## Required work
Report each line of the entries that contains the word "Зобов", copied in full.

(Page-level text extractions)
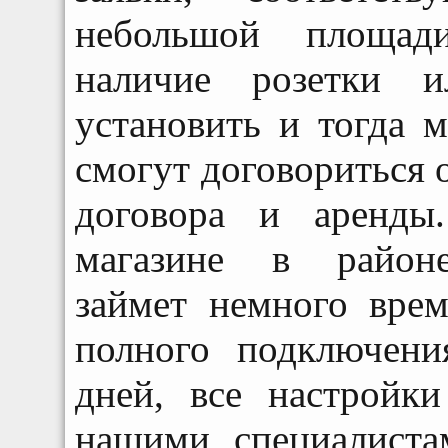
небольшой площад
наличие розетки 
установить и тогда 
смогут договориться о
договора и аренды
магазине в районе
займет немного врем
полного подключени
дней, все настройк
нашими специалиста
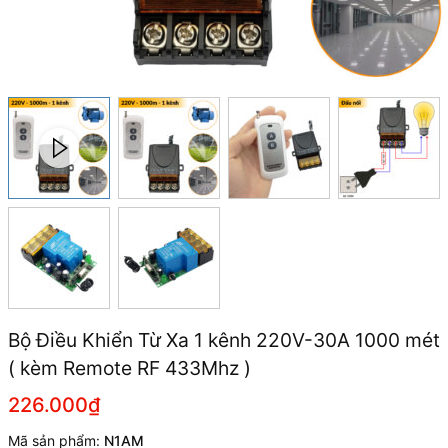
Bộ Điều Khiển Từ Xa 1 kênh 220V-30A 1000 mét
( kèm Remote RF 433Mhz )
226.000₫
Mã sản phẩm:
N1AM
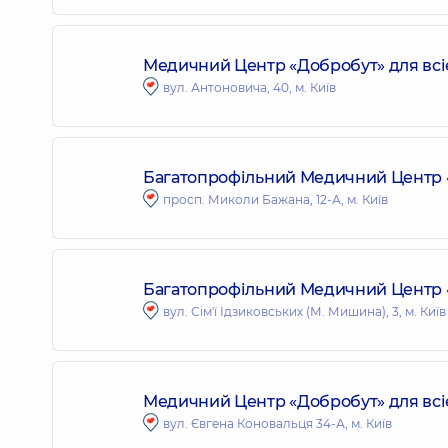
Медичний Центр «Добробут» для всіє
вул. Антоновича, 40, м. Київ
Багатопрофільний Медичний Центр «
просп. Миколи Бажана, 12-А, м. Київ
Багатопрофільний Медичний Центр «Д
вул. Сім'ї Ідзиковських (М. Мишина), 3, м. Київ
Медичний Центр «Добробут» для всіє
вул. Євгена Коновальця 34-А, м. Київ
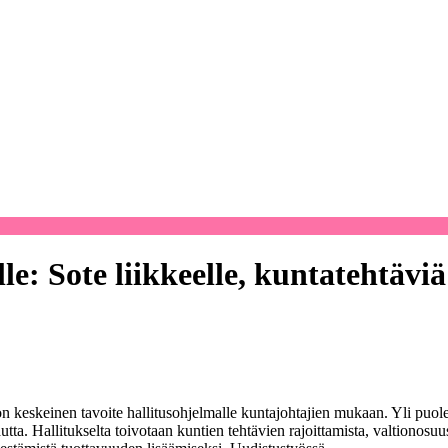
le: Sote liikkeelle, kuntatehtävi
n keskeinen tavoite hallitusohjelmalle kuntajohtajien mukaan. Yli puol
utta. Hallitukselta toivotaan kuntien tehtävien rajoittamista, valtionos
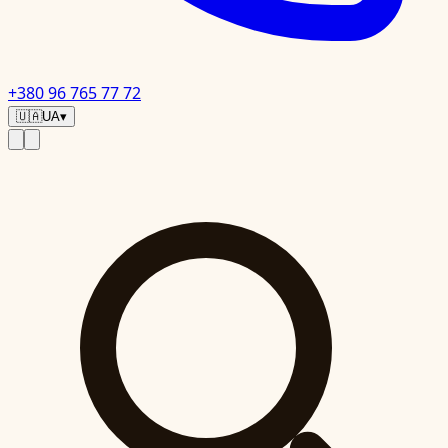
+380 96 765 77 72
🇺🇦
UA
▾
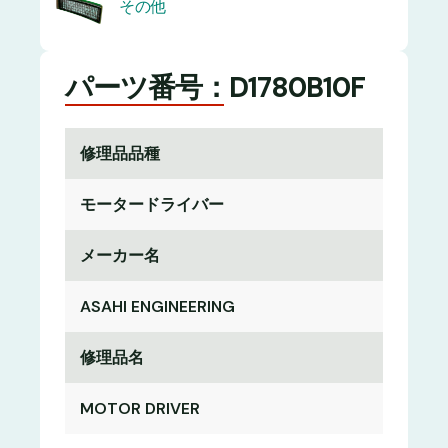
その他
パーツ番号：D1780B10F
修理品品種
モータードライバー
メーカー名
ASAHI ENGINEERING
修理品名
MOTOR DRIVER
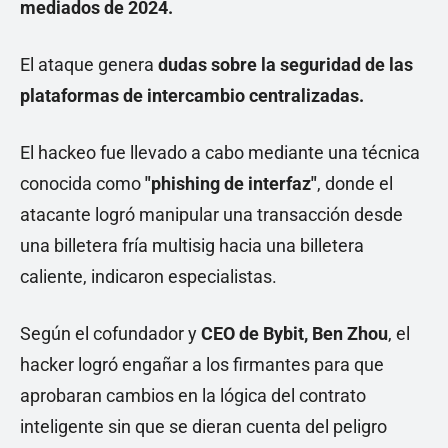
mediados de 2024.
El ataque genera
dudas sobre la seguridad de las
plataformas de intercambio centralizadas.
El hackeo fue llevado a cabo mediante una técnica
conocida como
"
phishing de interfaz"
, donde el
atacante logró manipular una transacción desde
una billetera fría multisig hacia una billetera
caliente, indicaron especialistas.
Según el cofundador y
CEO de Bybit, Ben Zhou
, el
hacker logró engañar a los firmantes para que
aprobaran cambios en la lógica del contrato
inteligente sin que se dieran cuenta del peligro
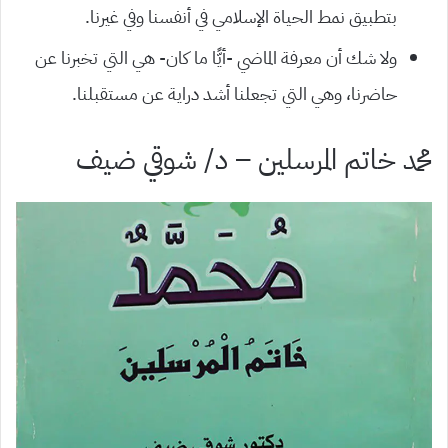
بتطبيق نمط الحياة الإسلامي في أنفسنا وفي غيرنا.
ولا شك أن معرفة الماضي -أيًّا ما كان- هي التي تخبرنا عن
حاضرنا، وهي التي تجعلنا أشد دراية عن مستقبلنا.
محمد خاتم المرسلين – د/ شوقي ضيف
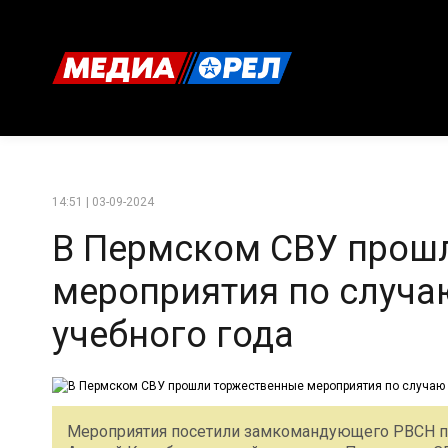
14:51 | 03-09-2024
В Пермском СВУ прош
мероприятия по случа
учебного года
Мероприятия посетили замкомандующего РВСН по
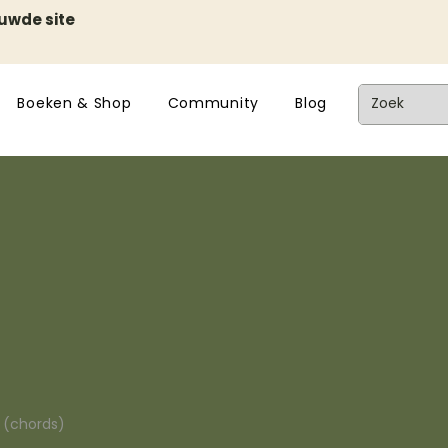
euwde site
Boeken & Shop
Community
Blog
n (chords)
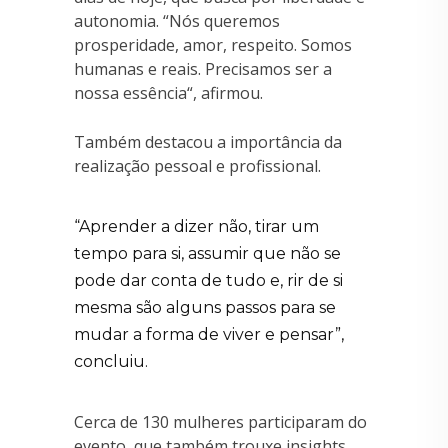
autonomia. “Nós queremos
prosperidade, amor, respeito. Somos
humanas e reais. Precisamos ser a
nossa essência“, afirmou.
Também destacou a importância da
realização pessoal e profissional.
“Aprender a dizer não, tirar um
tempo para si, assumir que não se
pode dar conta de tudo e, rir de si
mesma são alguns passos para se
mudar a forma de viver e pensar”,
concluiu.
Cerca de 130 mulheres participaram do
evento, que também trouxe insights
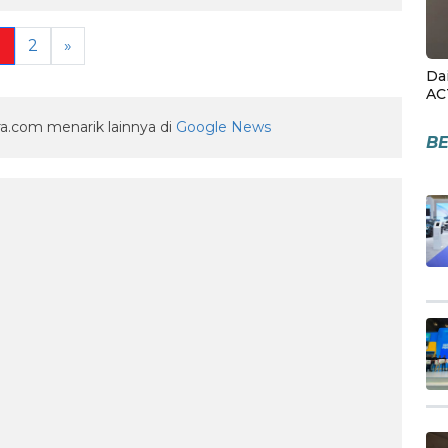
1
2
»
Da
AC
a.com menarik lainnya di
Google News
BE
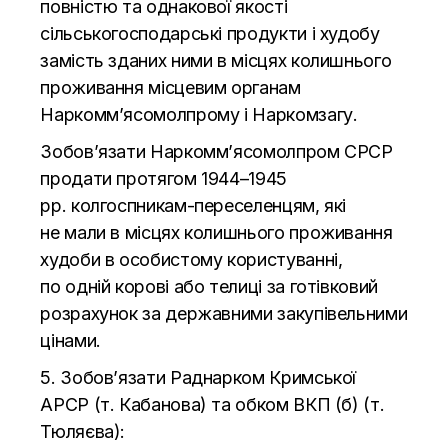
повністю та
однакової якості
сільськогосподарські продукти і худобу
замість зданих ними в
місцях колишнього
проживання місцевим органам
Наркомм
’
ясомолпрому і Наркомзагу.
Зобов’язати Наркомм
’
ясомолпром СРСР
продати протягом 1944
–
1945
рр.
колгоспникам-переселенцям
, які
не
мали в
місцях колишнього проживання
худоби в
особистому користуванні,
по
одній корові або телиці за
готівковий
розрахунок за
державними закупівельними
цінами.
5. Зобов’язати Раднарком Кримської
АРСР (т. Кабанова) та
обком ВКП (б) (т.
Тюляєва):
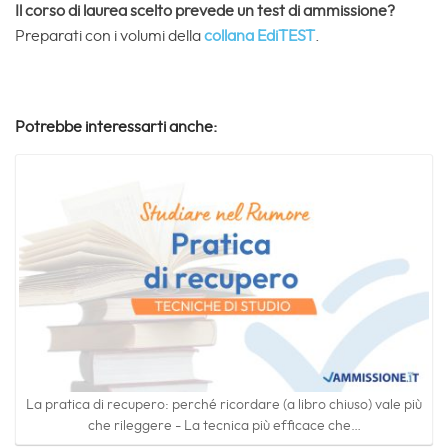
Il corso di laurea scelto prevede un test di ammissione?
Preparati con i volumi della
collana EdiTEST
.
Potrebbe interessarti anche:
La pratica di recupero: perché ricordare (a libro chiuso) vale più
che rileggere - La tecnica più efficace che…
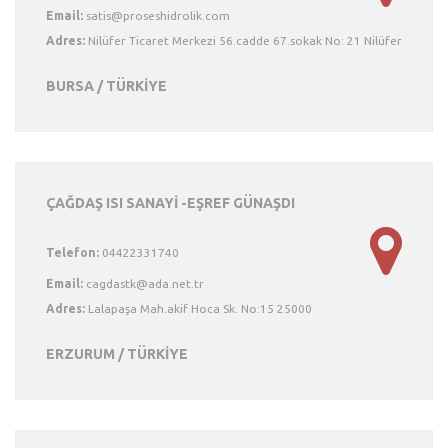
Email:
Adres:
Nilüfer Ticaret Merkezi 56.cadde 67.sokak No: 21 Nilüfer
BURSA / TÜRKİYE
ÇAĞDAŞ ISI SANAYİ -EŞREF GÜNAŞDI
Telefon:
04422331740
Email:
Adres:
Lalapaşa Mah.akif Hoca Sk. No:15 25000
ERZURUM / TÜRKİYE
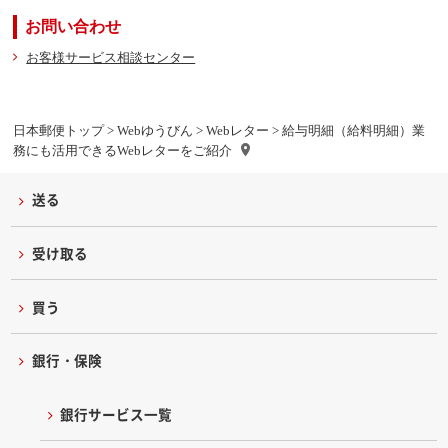
お問い合わせ
お客様サービス相談センター
日本郵便トップ
>
Webゆうびん
>
Webレター
> 給与明細（給料明細）業
務にも活用できるWebレターをご紹介
送る
受け取る
買う
銀行・保険
銀行サービス一覧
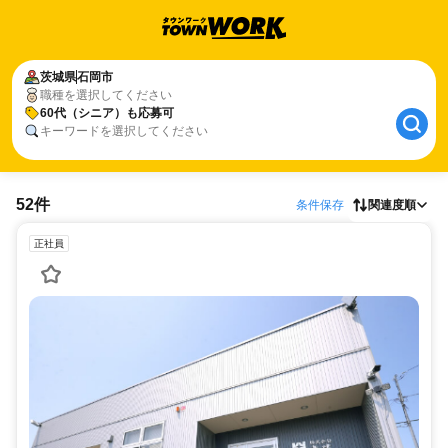
茨城県
石岡市
職種を選択してください
60代（シニア）も応募可
キーワードを選択してください
52件
条件保存
関連度順
正社員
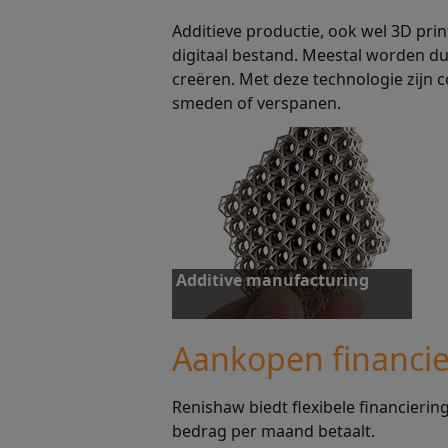
Additieve productie, ook wel 3D pr
Ontdek meer
O
digitaal bestand. Meestal worden du
creëren. Met deze technologie zijn c
smeden of verspanen.
Additive manufacturing
Aankopen financie
Renishaw biedt flexibele financierin
Ontdek meer
bedrag per maand betaalt.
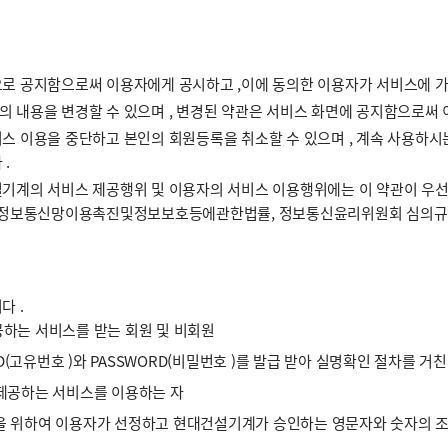
으로 공지함으로써 이용자에게 공시하고 ,이에 동의한 이용자가 서비스에 가
 내용을 변경할 수 있으며 , 변경된 약관은 서비스 화면에 공지함으로써 이
스 이용을 중단하고 본인의 회원등록을 취소할 수 있으며 , 계속 사용하시
.
기계의 서비스 제공행위 및 이용자의 서비스 이용행위에는 이 약관이 우선적
 정보통신망이용촉진및정보보호등에관한법률, 정보통신윤리위원회 심의규정 ,
다 .
하는 서비스를 받는 회원 및 비회원
D(고유번호 )와 PASSWORD(비밀번호 )를 발급 받아 실명확인 절차를 거친
 제공하는 서비스를 이용하는 자
이용을 위하여 이용자가 선정하고 현대건설기계가 승인하는 영문자와 숫자의 조합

## Answer box
Зобов’язати Наркомм
5. Зобов’язати Раднарком Кримської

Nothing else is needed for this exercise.